/ 1 June 2005

Flush in GP

I was with Ali G the other day. I had collected him from the airport as he landed from Kazakhstan, and he was carrying a magazine with its title “i” turned upside down so it looked like an exclamation mark. Nifty. On the cover stood four young, black people in designer suits. The headline read: “The Colour of Money”. He informed me that this was “breaking news”, in a Kazakh accent — charming. How this story could be considered “news” perplexed me. What exactly is breaking news, I asked him? He said something about breaking things. Does breaking news have to be new news, I continued? I mean, whose ignorance has to be relieved for news to be news? What if, like, we all know about something that some other guys don’t? You know, the more socially-challenged ones. Again, he mentioned that thing about breaking things and “punani”. Mind you, this was a highly sophisticated conversation. Anyway, the cover story was about YBPs, that is, Young Black Professionals in South Africa. Their existence can’t be breaking news, really. To illustrate my point, I read Ali an essay about my past experience with a member of this species, which he luckily helped me edit, expressing his firm goal to one day win a “Pulizer”.

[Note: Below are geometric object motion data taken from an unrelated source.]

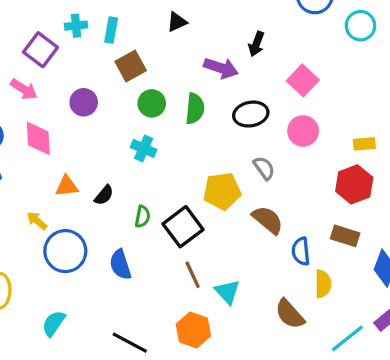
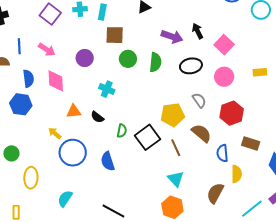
black arrow: (256, 44) -> (198, 31), moved, turned 133
purple square: (40, 50) -> (50, 14), moved
brown square: (131, 66) -> (115, 35), turned 30
yellow rectangle: (364, 144) -> (260, 72), moved
cyan cross: (144, 148) -> (107, 89), moved
red hexagon: (354, 184) -> (232, 113), moved
black semicircle: (104, 195) -> (97, 117), turned 88
brown line: (193, 275) -> (176, 148), moved
brown semicircle: (290, 314) -> (215, 193), turned 70
orange hexagon: (193, 330) -> (172, 207), moved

So: “I intended to leave him, his life, our life, his friends, our friends, his attitudes, our attitudes. It’s not easy being an esoteric chick, without altering some practical aspects of your life. Actually, I am both over and understating this, but one is inevitably confronted with defining in clearer terms for oneself who one is, and things in line with that, in general and specific ways. You know that feeling when you are bored out of your mind? People do strange things in a state of boredom. They are very dangerous, actually. My primal yawns could be heard in Timbuktu, infecting even the insects of the Amazon. To avoid this imminent disaster, I left.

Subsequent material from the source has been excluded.